Other new additions to the “RM” site include:
1.) New Sight Reading Etudes for Full Ensemble: Larry McLure did a fantastic job with his All-State Sight Reading book series, but, for years, I tried to get him to adapt his books so the solos numerically matched for all instruments and his books could be used for full ensemble curriculum, as well as individual study. After constant pestering, he told me that he was not interested, but if I wished to take on the project, have at it. I do not want to compete directly with Larry’s materials, so my series is not designed to gradually take students through increasing difficult levels of rhythm reading. I present my own approach and rhythm curriculum in the “Rhythm Masters” book series. Right now the full ensemble “Sight Reading Etudes” use the South Carolina guide lines for region and all-state honor band audition materials. I would love to have band directors from other states to look these over, and give me their feed back in regards to additional areas or requirements that are incorporated in their states. Using this information, I can then expand the series this summer (which will eventually be a section in “Rhythm Masters” book IV) making it a more comprehensive instructional aide for a larger base of music educators. One other interesting component in this series, is it can be used with beginning band students, only weeks after they start their instrumental experience. It certainly cannot hurt to establish a set procedure for reading new material and establishing good habits early on. The sooner we can get students to confidently ”take on” the unknown, the better chance we have of eliminating the “fear factor” that almost inevitably occurs later on. Similar concepts are used in my “No Fear” rhythm clinic, which is becoming more and more popular as I gain experience.
2.) “Check Patterns” of common rhythms, or what I call the “Wind Percussionist.”

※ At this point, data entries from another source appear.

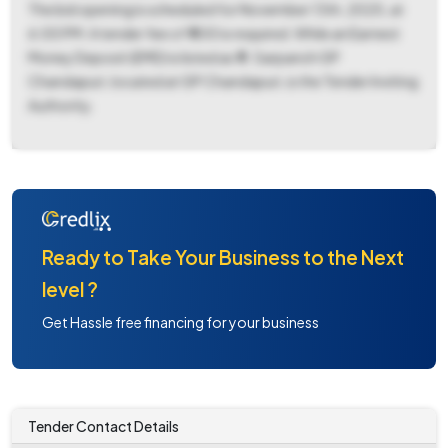
The bid opening is scheduled for November 13th, 2025, at
6:00 PM. A tender fee of ₹ 500 is required. While an Earnest
Money Deposit (EMD) is listed as ₹ 0. Sarpanch GP
Chandapuri, located at GP Chandapuri, is the Tender Inviting
Authority.
Ready to Take Your Business to the Next
level ?
Get Hassle free financing for your business
Tender Contact Details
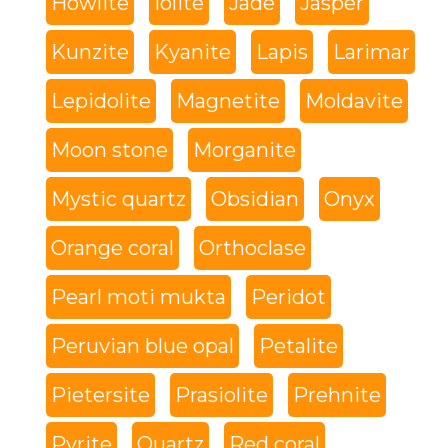
Howlite
Iolite
Jade
Jasper
Kunzite
Kyanite
Lapis
Larimar
Lepidolite
Magnetite
Moldavite
Moon stone
Morganite
Mystic quartz
Obsidian
Onyx
Orange coral
Orthoclase
Pearl moti mukta
Peridot
Peruvian blue opal
Petalite
Pietersite
Prasiolite
Prehnite
Pyrite
Quartz
Red coral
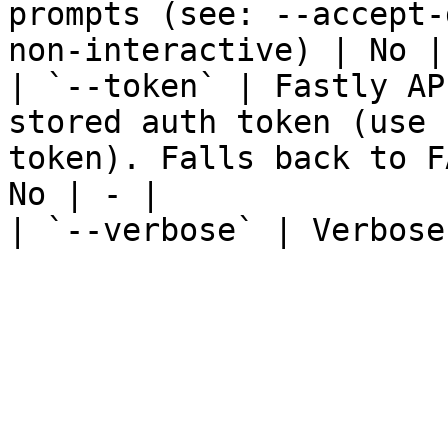
prompts (see: --accept-
non-interactive) | No | 
| `--token` | Fastly AP
stored auth token (use 
token). Falls back to F
No | - |

| `--verbose` | Verbose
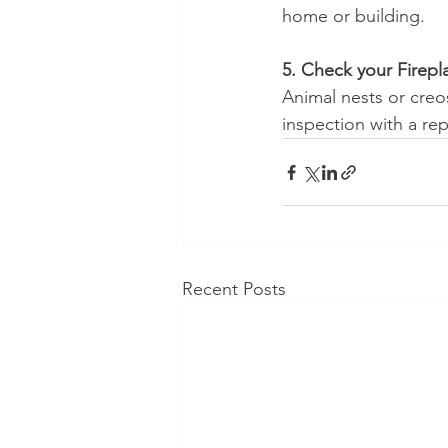
home or building.
5. Check your Firepl
Animal nests or creo
inspection with a rep
Recent Posts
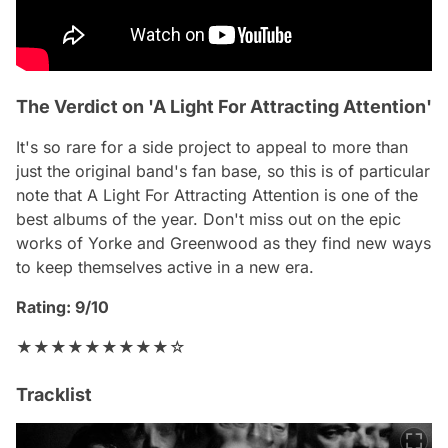
The Verdict on 'A Light For Attracting Attention'
It's so rare for a side project to appeal to more than
just the original band's fan base, so this is of particular
note that
A Light For Attracting Attention
is one of the
best albums of the year. Don't miss out on the epic
works of Yorke and Greenwood as they find new ways
to keep themselves active in a new era.
Rating: 9/10
★★★★★★★★★☆
Tracklist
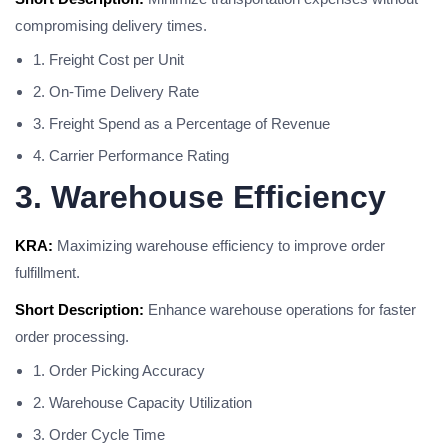
compromising delivery times.
1. Freight Cost per Unit
2. On-Time Delivery Rate
3. Freight Spend as a Percentage of Revenue
4. Carrier Performance Rating
3. Warehouse Efficiency
KRA:
Maximizing warehouse efficiency to improve order
fulfillment.
Short Description:
Enhance warehouse operations for faster
order processing.
1. Order Picking Accuracy
2. Warehouse Capacity Utilization
3. Order Cycle Time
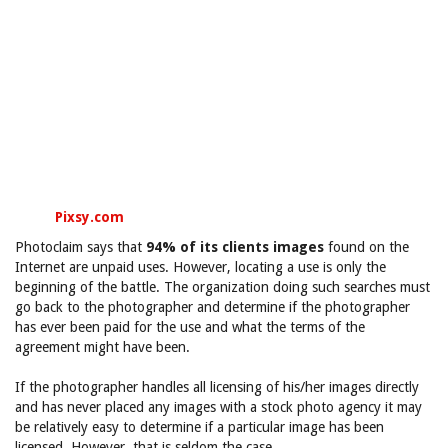
Pixsy.com
Photoclaim says that
94% of its clients images
found on the
Internet are unpaid uses. However, locating a use is only the
beginning of the battle. The organization doing such searches must
go back to the photographer and determine if the photographer
has ever been paid for the use and what the terms of the
agreement might have been.
If the photographer handles all licensing of his/her images directly
and has never placed any images with a stock photo agency it may
be relatively easy to determine if a particular image has been
licensed. However, that is seldom the case.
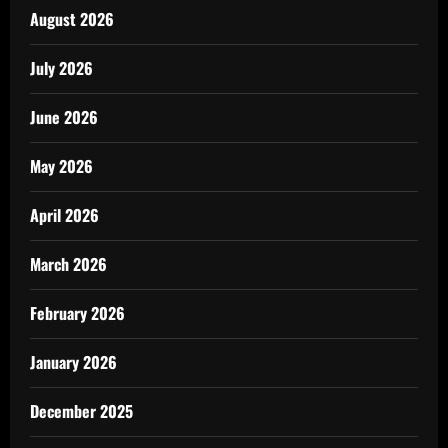
August 2026
July 2026
June 2026
May 2026
April 2026
March 2026
February 2026
January 2026
December 2025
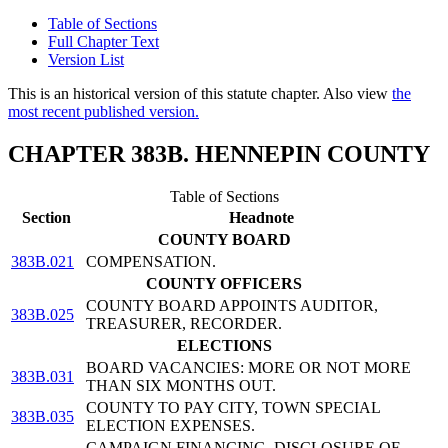
Table of Sections
Full Chapter Text
Version List
This is an historical version of this statute chapter. Also view
the
most recent published version.
CHAPTER 383B. HENNEPIN COUNTY
Table of Sections
Section
Headnote
COUNTY BOARD
383B.021
COMPENSATION.
COUNTY OFFICERS
COUNTY BOARD APPOINTS AUDITOR,
383B.025
TREASURER, RECORDER.
ELECTIONS
BOARD VACANCIES: MORE OR NOT MORE
383B.031
THAN SIX MONTHS OUT.
COUNTY TO PAY CITY, TOWN SPECIAL
383B.035
ELECTION EXPENSES.
CAMPAIGN FINANCING, DISCLOSURE OF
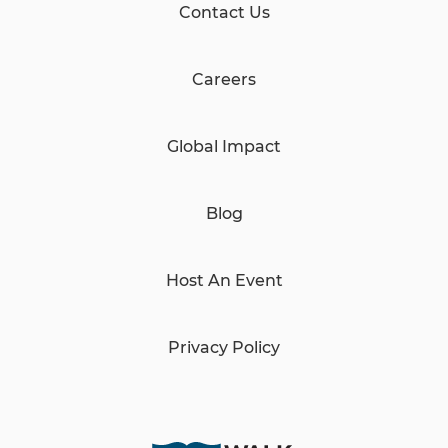
Contact Us
Careers
Global Impact
Blog
Host An Event
Privacy Policy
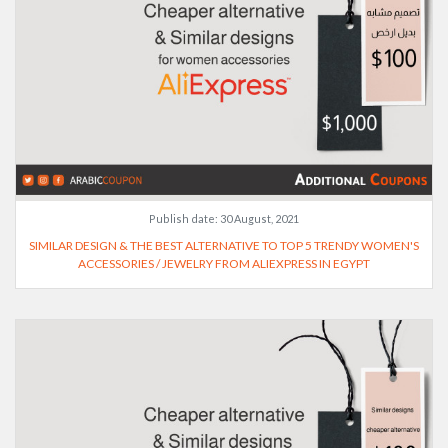
Publish date:
30 August, 2021
SIMILAR DESIGN & THE BEST ALTERNATIVE TO TOP 5 TRENDY WOMEN'S
ACCESSORIES / JEWELRY FROM ALIEXPRESS IN EGYPT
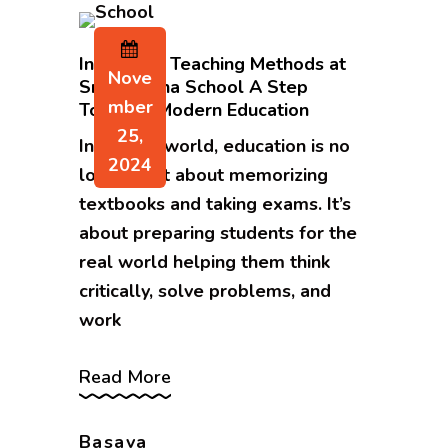
Innovative Teaching Methods at
Nove
Sri Sarvajna School A Step
Mber
Towards Modern Education
25,
In today’s world, education is no
2024
longer just about memorizing
textbooks and taking exams. It’s
about preparing students for the
real world helping them think
critically, solve problems, and
work
Read More
Basava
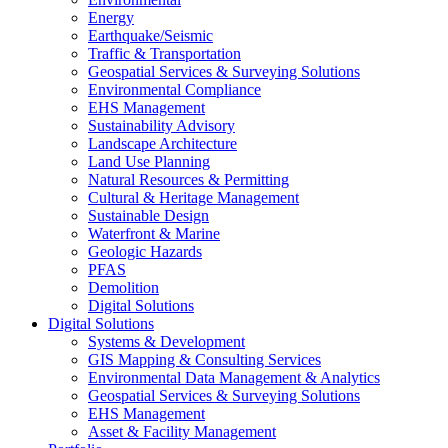
Energy
Earthquake/Seismic
Traffic & Transportation
Geospatial Services & Surveying Solutions
Environmental Compliance
EHS Management
Sustainability Advisory
Landscape Architecture
Land Use Planning
Natural Resources & Permitting
Cultural & Heritage Management
Sustainable Design
Waterfront & Marine
Geologic Hazards
PFAS
Demolition
Digital Solutions
Digital Solutions
Systems & Development
GIS Mapping & Consulting Services
Environmental Data Management & Analytics
Geospatial Services & Surveying Solutions
EHS Management
Asset & Facility Management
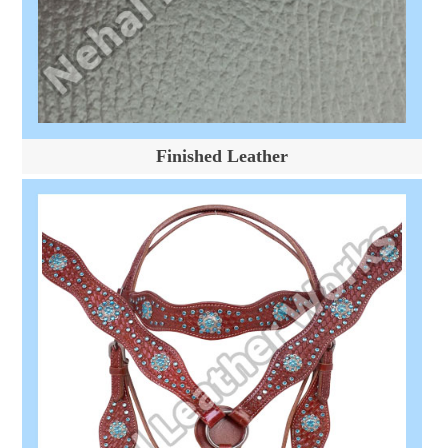
Finished Leather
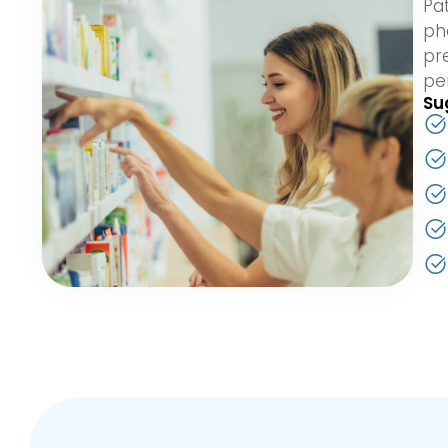
Pa
ph
pr
pe
Su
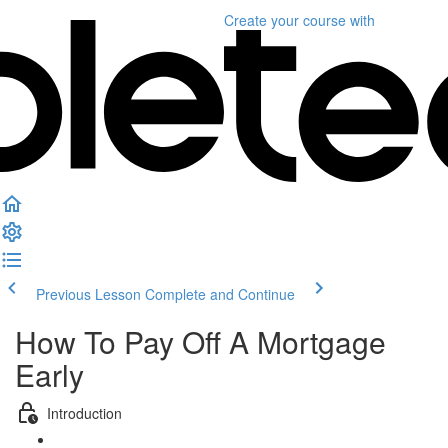
Create your course
with
Previous Lesson
Complete and Continue
How To Pay Off A Mortgage
Early
Introduction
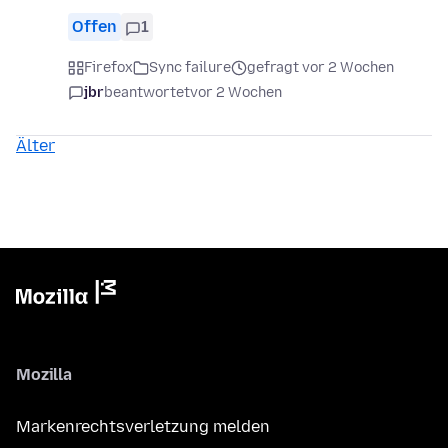
Offen
1
Firefox
Sync failure
gefragt vor 2 Wochen
jbr
beantwortet
vor 2 Wochen
Älter
Mozilla
Markenrechtsverletzung melden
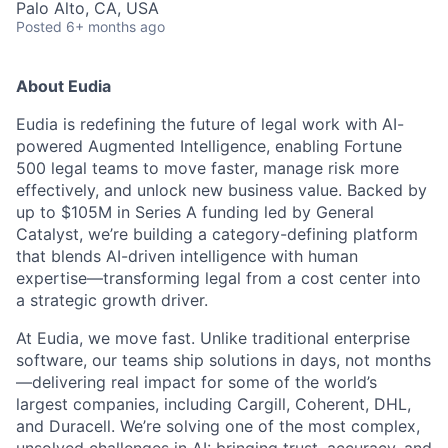
Palo Alto, CA, USA
Posted
6+ months ago
About Eudia
Eudia is redefining the future of legal work with AI-
powered Augmented Intelligence, enabling Fortune
500 legal teams to move faster, manage risk more
effectively, and unlock new business value. Backed by
up to $105M in Series A funding led by General
Catalyst, we’re building a category-defining platform
that blends AI-driven intelligence with human
expertise—transforming legal from a cost center into
a strategic growth driver.
At Eudia, we move fast. Unlike traditional enterprise
software, our teams ship solutions in days, not months
—delivering real impact for some of the world’s
largest companies, including Cargill, Coherent, DHL,
and Duracell. We’re solving one of the most complex,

This is my first draft, of what I hope to submit to “Bandworld” magazine as a future article. It is designed as an instructional warm up that will evolve your wind students rhythmic reading skills at the same pace of your percussion section. It can be incorporated into your band program very early on, or can be used as quick review materials at the later stages. Other features include; both extensive use of “multi-level tasking” concepts, and each exercise takes only one to two minutes to perform. On the web site you’ll be able to find more information. Your feed back and suggestions would greatly be appreciated as I edit the exercises and “tweak” the text before I submit it as a potential article.
3.) “Scale Torture” and later “Tetra Torture”. This is still a work in progress and the initial links are not quite up yet. The emphasis here is on reading keys, but it is also excellent for teaching scales. It helps a director focus directly on the particular step(s) of any given scale or key giving his or her students trouble. It is designed for the middle school musician, concentrating on the first seven scales, and only using one octave per key. However, its teaching effectiveness is the best out there, at least until your students learn to lock in on those “funky little symbols” to the right of the clef. Many directors already use this material in some form or fashion, I just wrote it down and added a few other little “tid-bits.”
As always, all materials on the “Rhythm Masters” web site are in “PDF” format, so anything you see, print it out (free of charge) and “give it a spin.” Any comments and suggestions are always welcome, and let’s all have a fantastic 2004.